Once the data is collected, it is imported back into Skyline software through the standard Import Results process (Figure 4, middle). Again, under Optimizing, the appropriate tuning step is chosen. As the data is imported, the MRM transition with the most signal intensity for each peptide is determined and the CoV value for that transition is selected as the optimum for that step.

This process is repeated up to three times to obtain a highly optimized CoV value for each peptide. This is a highly efficient process when using Scheduled MRM Algorithm as large numbers of peptides can be tuned simultaneously in just 3 LC-MS runs. After the tuning process is completed, all optimized values can be added to the Skyline Optimization Library (Figure 5). A user can create a new or add to an existing Optimization library, by selecting Optimization Library on the Prediction tab, under Settings ® Transition Settings (Figure 5).

Testing in complex matrices

One key aspect of this on-column workflow is that this can be done in matrix without the need for tuning standards (synthetic peptides). A number of peptides per protein can be optimized and tested for performance before final selection and then heavy labeled synthetic peptides could then be obtained.

In this example, 88 peptides from 39 proteins were selected and taken through the entire process (Figure 6, top). This tuning process is fully compatible with other compound dependent parameter tuning steps that might be desired for assay optimization, such as collision energy optimization. The CE can be optimized either before or after CoV tuning.

After performing all tuning steps, the final optimized assay was exported and run on digested plasma, both with DMS on and with DMS in transparent mode. As expected, many peptides provided clean MRM transitions, highlighting the selectivity of MRM based assays. However, several peptides, that were critical for this assay, had interferences close in retention time to the correct peak (Figure 6, bottom left). These could often be removed by the DMS, as shown in Figure 6 (bottom right).

Conclusions

Differential Mobility Separation (DMS) using SelexION Technology on QTRAP Systems provides an orthogonal level of selectivity by separating components based on their chemical properties and mobility.

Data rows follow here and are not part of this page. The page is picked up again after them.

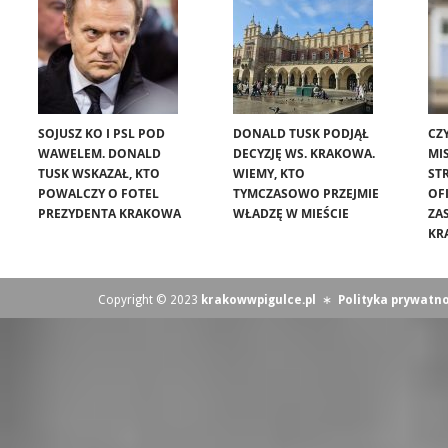
SOJUSZ KO I PSL POD
DONALD TUSK PODJĄŁ
CZ
WAWELEM. DONALD
DECYZJĘ WS. KRAKOWA.
MIS
TUSK WSKAZAŁ, KTO
WIEMY, KTO
ST
POWALCZY O FOTEL
TYMCZASOWO PRZEJMIE
OF
PREZYDENTA KRAKOWA
WŁADZĘ W MIEŚCIE
ZA
KR
Copyright © 2023
krakowwpigulce.pl
∗
Polityka prywatno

• The iterative approach to tuning the compound dependent CoV value has been implemented in Skyline software, allowing for the easy, rapid optimizing of many peptide CoVs in a small number of LCMS runs. The tuning of 100 – 150 peptides in a single optimization round has been demonstrated to date.
• CoV tuning can be used in combination with other Skyline optimization features.
• Optimization can be performed on any type of peptide supported in Skyline, including post-translationally modified peptides.²
• Using optimized CoV values, interferences could be significantly reduced.
• Finally, optimized CoV values can be stored in an optimization library for future use, along with all other optimized parameters for the peptide.

References

1. Multiple mass spectrometric strategies for high selectivity quantification of proteins and peptides. SCIEX technical note RUO-MKT-02-3249-A.
2. Using differential mobility spectrometry to separate and localize sites of post-translational modifications on peptides - Using SelexION^® Differential Mobility Technology on QTRAP^® 5500 LC-MS/MS System. SCIEX technical note RUO-MKT-02-2750-A.